AFRIN, Syria (Reuters) - Turkey’s military and its Syrian rebel allies have taken full control of northwest Syria’s Afrin region, a Turkish army source said on Saturday, as aid workers distributed food to people in the area.
Turkish forces and the Syrian fighters swept into the main Afrin town last Sunday after an eight-week campaign to drive out the Kurdish YPG militia, which Ankara regards as a terrorist group.
A military source told Reuters the last remaining villages had been seized and control established overnight.
“Control has been completely achieved in the Afrin region and search operations are continuing so that local people can return safely to their houses,” the source said.
State-run Anadolu news agency carried a similar report.
In Afrin, people queued to receive hot food which was being distributed by the Turkish Red Crescent while Turkish soldiers kept security and armored vehicles moved along the streets.
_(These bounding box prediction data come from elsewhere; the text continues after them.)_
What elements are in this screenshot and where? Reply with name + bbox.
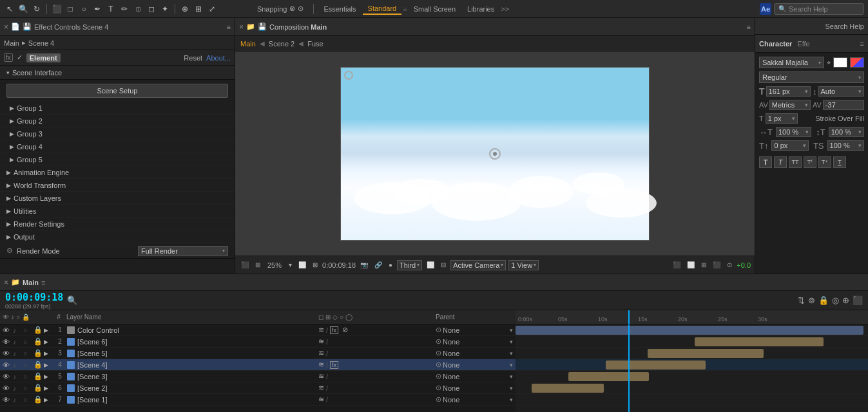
link-layers-icon[interactable]: ⇅ (798, 295, 805, 305)
layer-5-audio[interactable]: ♪ (13, 373, 22, 380)
group-2-item[interactable]: ▶ Group 2 (0, 115, 235, 127)
fx-col-icon[interactable]: ◻ (318, 314, 323, 321)
layer-7-solo[interactable]: ○ (23, 396, 32, 404)
panel-close-btn[interactable]: × (4, 23, 8, 32)
layer-4-lock[interactable]: 🔒 (34, 360, 43, 369)
render-icon[interactable]: ⬛ (671, 261, 682, 269)
text-super-btn[interactable]: T⁺ (818, 156, 831, 168)
view-select[interactable]: Third ▾ (397, 260, 422, 270)
baseline-input[interactable]: 0 px ▾ (771, 140, 808, 151)
text-color-swatch[interactable] (833, 57, 847, 68)
view-count-select[interactable]: 1 View ▾ (508, 260, 539, 270)
layer-7-parent-dropdown[interactable]: ▾ (510, 397, 513, 403)
layer-2-audio[interactable]: ♪ (13, 338, 22, 346)
layer-2-eye[interactable]: 👁 (3, 338, 12, 346)
brush-tool-icon[interactable]: ✏ (119, 3, 130, 15)
layer-4-motion-blur[interactable]: ≋ (318, 360, 324, 369)
blend-col-icon[interactable]: ○ (340, 314, 343, 321)
pen-tool-icon[interactable]: ✒ (92, 3, 103, 15)
comp-settings-icon[interactable]: ⬛ (711, 261, 722, 269)
v-scale-input[interactable]: 100 % ▾ (829, 127, 864, 137)
eyedropper-icon[interactable]: ⌖ (827, 59, 831, 67)
comp-grid-icon[interactable]: ⊞ (253, 261, 262, 269)
tab-essentials[interactable]: Essentials (318, 4, 361, 14)
3d-icon[interactable]: ⊙ (725, 261, 734, 269)
utilities-item[interactable]: ▶ Utilities (0, 205, 235, 218)
layer-6-expand[interactable]: ▶ (44, 385, 53, 391)
layer-6-motion-blur[interactable]: ≋ (318, 384, 324, 392)
solo-icon[interactable]: ◎ (832, 295, 839, 305)
font-name-select[interactable]: Sakkal Majalla ▾ (759, 57, 824, 68)
link-icon[interactable]: 🔗 (372, 261, 384, 269)
group-1-item[interactable]: ▶ Group 1 (0, 102, 235, 115)
comp-info-icon[interactable]: ⬛ (239, 261, 251, 269)
snapping-icon2[interactable]: ⊙ (298, 5, 304, 13)
stroke-size-input[interactable]: 1 px ▾ (766, 113, 798, 124)
layer-7-expand[interactable]: ▶ (44, 397, 53, 403)
layer-4-parent-dropdown[interactable]: ▾ (510, 362, 513, 368)
layer-row-7[interactable]: 👁 ♪ ○ 🔒 ▶ 7 [Scene 1] ≋ / ⊙ None ▾ (0, 394, 516, 406)
flow-icon[interactable]: ⬛ (853, 295, 863, 305)
tab-scene2[interactable]: Scene 2 (269, 40, 294, 48)
layer-4-expand[interactable]: ▶ (44, 362, 53, 368)
layer-3-eye[interactable]: 👁 (3, 350, 12, 357)
layer-5-expand[interactable]: ▶ (44, 373, 53, 380)
view-options-icon[interactable]: ⊟ (439, 261, 448, 269)
playhead[interactable] (628, 324, 630, 412)
tsumi-input[interactable]: 100 % ▾ (827, 140, 864, 151)
layer-4-fx-badge[interactable]: fx (330, 361, 338, 369)
text-color-swatch-2[interactable] (850, 57, 864, 68)
arrow-tool-icon[interactable]: ↖ (4, 3, 15, 15)
text-italic-btn[interactable]: T (774, 156, 787, 168)
layer-row-6[interactable]: 👁 ♪ ○ 🔒 ▶ 6 [Scene 2] ≋ / ⊙ None ▾ (0, 382, 516, 394)
snapping-icon[interactable]: ⊗ (289, 5, 295, 13)
group-4-item[interactable]: ▶ Group 4 (0, 140, 235, 153)
more-workspaces-btn[interactable]: >> (501, 5, 509, 13)
group-5-item[interactable]: ▶ Group 5 (0, 153, 235, 166)
tab-standard[interactable]: Standard (363, 3, 402, 15)
layer-3-lock[interactable]: 🔒 (34, 349, 43, 357)
color-icon[interactable]: ● (387, 261, 394, 269)
active-camera-select[interactable]: Active Camera ▾ (450, 260, 506, 270)
tab-libraries[interactable]: Libraries (462, 4, 499, 14)
layer-1-fx-badge[interactable]: fx (330, 326, 338, 334)
output-item[interactable]: ▶ Output (0, 230, 235, 243)
tab-small-screen[interactable]: Small Screen (409, 4, 461, 14)
layer-1-eye[interactable]: 👁 (3, 326, 12, 334)
kerning-input[interactable]: Metrics ▾ (769, 100, 811, 110)
about-button[interactable]: About... (206, 54, 231, 62)
rotate-tool-icon[interactable]: ↻ (31, 3, 43, 15)
time-display[interactable]: 0:00:09:18 (5, 292, 63, 303)
layer-6-lock[interactable]: 🔒 (34, 384, 43, 392)
layer-5-eye[interactable]: 👁 (3, 373, 12, 380)
viewport-corner-handle[interactable] (344, 71, 353, 80)
tracking-input[interactable]: -37 (823, 100, 864, 110)
custom-layers-item[interactable]: ▶ Custom Layers (0, 192, 235, 205)
layer-4-eye[interactable]: 👁 (3, 361, 12, 369)
puppet-tool-icon[interactable]: ✦ (159, 3, 171, 15)
tab-fuse[interactable]: Fuse (307, 40, 323, 48)
zoom-tool-icon[interactable]: 🔍 (17, 3, 29, 15)
layer-2-lock[interactable]: 🔒 (34, 337, 43, 346)
view-expand-icon[interactable]: ⬜ (425, 261, 436, 269)
text-tool-icon[interactable]: T (105, 3, 117, 15)
layer-2-parent-dropdown[interactable]: ▾ (510, 339, 513, 345)
lock-col-icon[interactable]: 🔒 (22, 314, 30, 321)
layer-1-motion-blur[interactable]: ≋ (318, 326, 324, 334)
layer-7-lock[interactable]: 🔒 (34, 395, 43, 404)
layer-6-parent-dropdown[interactable]: ▾ (510, 385, 513, 391)
layer-1-audio[interactable]: ♪ (13, 326, 22, 334)
zoom-level[interactable]: 25% (267, 261, 282, 269)
switches-col-icon[interactable]: ⊞ (325, 314, 331, 321)
motion-tool-icon[interactable]: ⤢ (206, 3, 218, 15)
layer-3-solo[interactable]: ○ (23, 350, 32, 357)
layer-5-lock[interactable]: 🔒 (34, 372, 43, 380)
reset-button[interactable]: Reset (184, 54, 202, 62)
audio-col-icon[interactable]: ♪ (11, 314, 14, 321)
track-col-icon[interactable]: ◯ (345, 314, 352, 321)
world-transform-item[interactable]: ▶ World Transform (0, 179, 235, 192)
animation-engine-item[interactable]: ▶ Animation Engine (0, 166, 235, 179)
layer-3-motion-blur[interactable]: ≋ (318, 349, 324, 357)
panel-menu-icon[interactable]: ≡ (227, 23, 231, 31)
layer-1-expand[interactable]: ▶ (44, 327, 53, 333)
“We are trying to bring back life to normal in the short and medium term here.” the aid group’s president Kerem Kinik told Reuters. “Our mobile kitchens are here, and our crews are in the villages.”
“We want everything to be alright. We want our women and children to come back. They could not come back to their homeland,” said Afrin resident Abdurrahman Nahsen Suleymanoglu.
Turkish President Tayyip Erdogan rejected criticism of the Afrin campaign in a phone call with French President Emmanuel Macron on Friday, according to a Turkish presidential source.
Among Turkey’s Western allies, France has been one of the biggest critics of the Turkish military operation, with its foreign minister saying concerns for its border security did not justify the incursion.